Guru Rudapaksa Santri
Madani Boarding School yang Tak Lagi Berpenghuni, Kini Warga Sekitar Enggan Lewat Depan Sekolah
Kondisi Madani Boarding School yang berlokasi di Kompleks Yayasan Margasatwa, Kelurahan Pasir Biru, Kecamatan Cibiru, Kota Bandung kian memprihatinkan
Penulis: Cipta Permana | Editor: Darajat Arianto
Laporan wartawan TribunJabar.id, Cipta Permana
TRIBUNJABAR.ID, BANDUNG - Kondisi Madani Boarding School yang berlokasi di RT 05 RW 08 Kompleks Yayasan Margasatwa, Kelurahan Pasir Biru, Kecamatan Cibiru, Kota Bandung kian memprihatinkan.
Bangunan berlantai dua dengan bercat biru muda serta aksen cat kuning tersebut tampak semakin tidak terawat sejak HW alias Herry Wirawan, pelaku tindak pidana kekerasan seksual terhadap belasan santriwatinya, ditangkap petugas kepolisian, dan kini mendekam di Rumah Tahanan Negara Klas I Bandung sejak 28 Oktober lalu.

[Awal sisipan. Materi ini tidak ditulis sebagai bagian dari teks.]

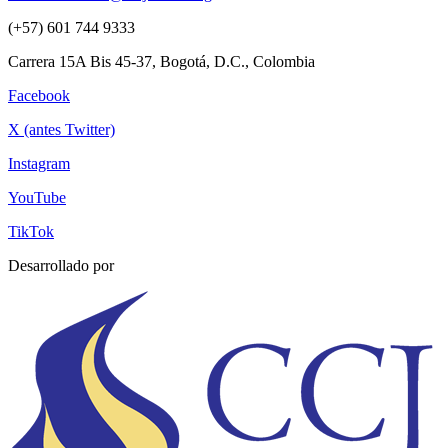
(+57) 601 744 9333
Carrera 15A Bis 45-37, Bogotá, D.C., Colombia
Facebook
X (antes Twitter)
Instagram
YouTube
TikTok
Desarrollado por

Pada bagian depan, sebuah pagar besi dengan ornamen kayu memanjang ke bawah yang digunakan sebagai gerbang masuk utama sekolah tersebut, dalam kondisi terkunci dari dalam.
Selain itu, terdapat dua lahan kosong yang terpisahkan oleh jalan setapak menuju gerbang masuk sekolah tersebut.
Di bagian kanan, lahan kosong yang dibatasi dengan pagar bambu itu ditanami aneka tanaman berbuah, seperti kelapa, sukun, pisang, singkong, dan juga tanaman hias salah satunya talas. Sedangkan, lahan di bagian kiri dibiarkan kosong dan hanya ditumbuhi oleh rumput liar.
Tribunjabar.id pun mencoba melihat lebih dekat kondisi di dalam sekolah, dari balik sela gerbang utama, tampak sebuah saung atau gazebo bercat biru dengan ukuran cukup luas berada di samping kanan dari gerbang masuk.
Selain kondisinya gelap, namun tempat itu juga terasa sangat dingin karena tidak tertembus sinar matahari dari ufuk timur.
Selain tidak ada aktivitas kegiatan manusia, dan tampak beberapa sampah yang berserakan, namun juga terdengar suara anak kucing yang terus mengeong, seolah mencari induknya. Kondisi tersebut, membuat suasana di dalam gazebo semakin lirih.
Tepat di sisi kiri gazebo, terdapat sebuah dinding dengan kisaran tinggi 1,5 meter dan panjang tiga meter, yang dibangun dari susunan bata ringan.
Antara gazebo dan dinding yang disusun dari bata ringan, terpisahkan oleh jalan setapak yang mulai ditumbuhi rumput liar disertai genangan air dan beberapa sampah plastik, menjadi sebuah pemandangan yang seolah menuntun jalan menuju sebuah lapangan kecil beralaskan semen, dimana berdiri sebuah tiang bendera dan juga ring basket.
Kondisi lapangan itu pun dibasahi oleh genangan air dan di rumput liar.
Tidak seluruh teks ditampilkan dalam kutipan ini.